In the wake of the devastating earthquake in Haiti that left hundreds of thousands dead, Korea is minded to require all new buildings to be earthquake-proof.
Park Yeon-soo, the head of the National Emergency Management Agency, on Monday said, "Learning the lesson of the earthquake disaster in Haiti, the government will require all new buildings to be built based on earthquake-proof designs, and give benefits including local tax breaks to owners of the existing private buildings when they make their buildings quake-resistant." The policy is to be discussed with other government agencies.
Under the current building code, only buildings of three stories or higher or with a total surface area of more than 1,000 sq. m must be quake-proof.

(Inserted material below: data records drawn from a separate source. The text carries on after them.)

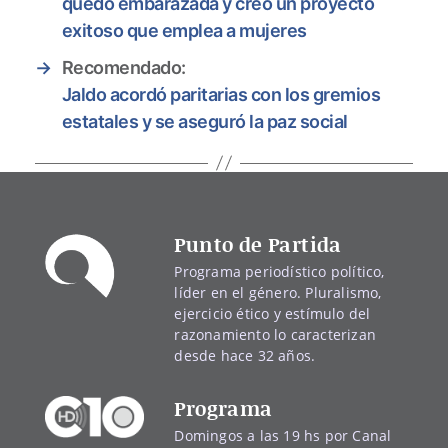
quedó embarazada y creó un proyecto
exitoso que emplea a mujeres
→
Recomendado:
Jaldo acordó paritarias con los gremios
estatales y se aseguró la paz social
Punto de Partida
Programa periodístico político,
líder en el género. Pluralismo,
ejercicio ético y estímulo del
razonamiento lo caracterizan
desde hace 32 años.
Programa
Domingos a las 19 hs por Canal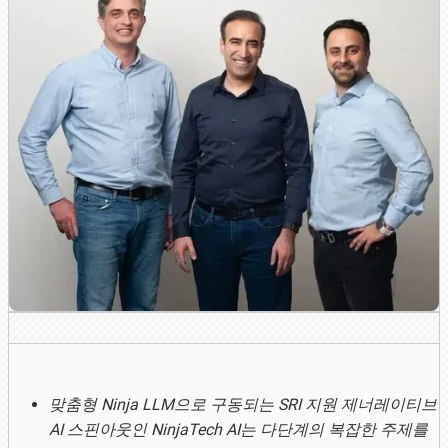
맞춤형 Ninja LLM으로 구동되는 SRI 지원 제너레이티브
AI 스핀아웃인 NinjaTech AI는 다단계의 복잡한 주제를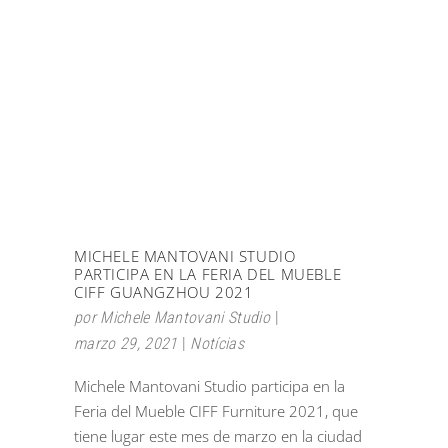
MICHELE MANTOVANI STUDIO
PARTICIPA EN LA FERIA DEL MUEBLE
CIFF GUANGZHOU 2021
por
Michele Mantovani Studio
marzo 29, 2021
Notícias
Michele Mantovani Studio participa en la
Feria del Mueble CIFF Furniture 2021, que
tiene lugar este mes de marzo en la ciudad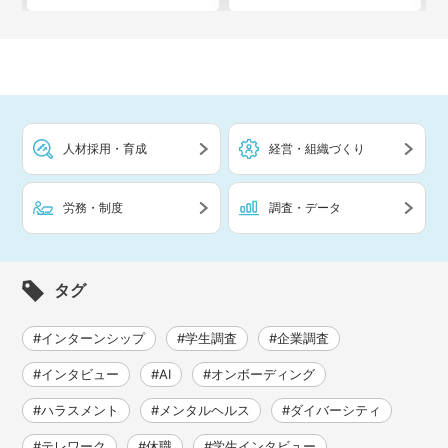
人材採用・育成
経営・組織づくり
労務・制度
調査・データ
タグ
#インターンシップ
#学生調査
#企業調査
#インタビュー
#AI
#オンボーディング
#ハラスメント
#メンタルヘルス
#ダイバーシティ
#テレワーク
#休職
#学生インタビュー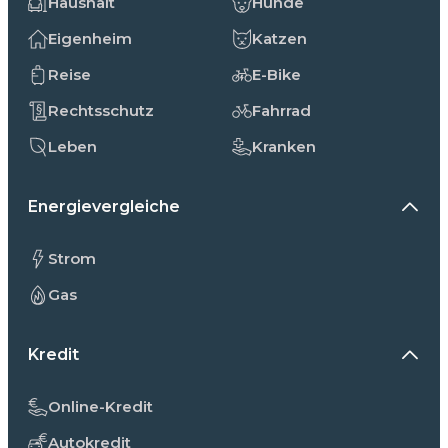
Haushalt
Hunde
Eigenheim
Katzen
Reise
E-Bike
Rechtsschutz
Fahrrad
Leben
Kranken
Energievergleiche
Strom
Gas
Kredit
Online-Kredit
Autokredit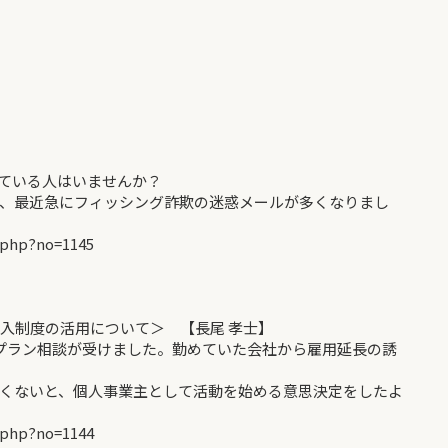
】
ている人はいませんか？
、最近急にフィッシング詐欺の迷惑メールが多くなりまし
.php?no=1145
入制度の活用について＞ 【長尾 孝士】
プラン相談が受けました。勤めていた会社から雇用延長の誘
くないと、個人事業主として活動を始める意思決定をしたよ
.php?no=1144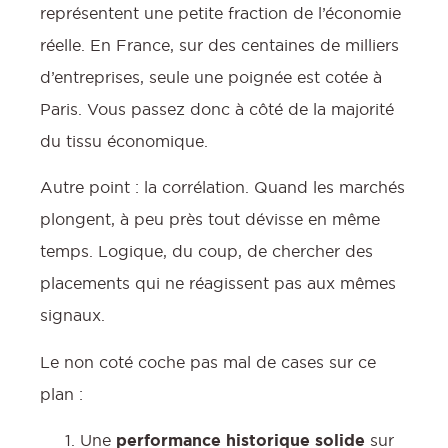
représentent une petite fraction de l’économie
réelle. En France, sur des centaines de milliers
d’entreprises, seule une poignée est cotée à
Paris. Vous passez donc à côté de la majorité
du tissu économique.
Autre point : la corrélation. Quand les marchés
plongent, à peu près tout dévisse en même
temps. Logique, du coup, de chercher des
placements qui ne réagissent pas aux mêmes
signaux.
Le non coté coche pas mal de cases sur ce
plan :
Une
performance historique solide
sur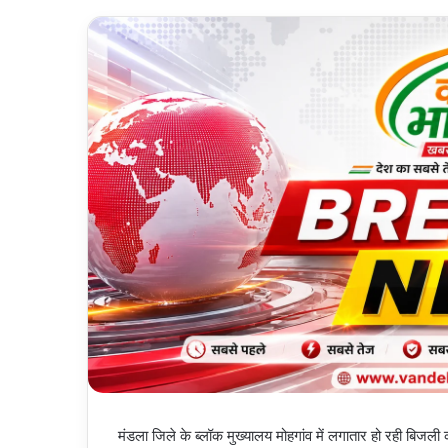
मंडला जिले के ब्लॉक मुख्यालय मोहगांव में लगातार हो रही बिजल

The new rules can simply take the form of a revised enforcement ordinance to the building code, which needs no parliamentary approval. The government will also revise a relevant law to exempt the owners from property, acquisition and registration tax if they voluntarily make existing buildings quake-resistant. It made the decision because the new rules put a bigger burden on ordinary people since it is mostly homes and small shops that will be affected by them.
The government also plans to work out detailed earthquake response measures for public facilities. Only 13.2 percent of schools but 89.7 percent of hospitals are quake resistant.
The priority will be on school buildings that are mostly used as disaster shelters, raising their quake resistance grade to the highest level, the same as that for hospitals and fire stations.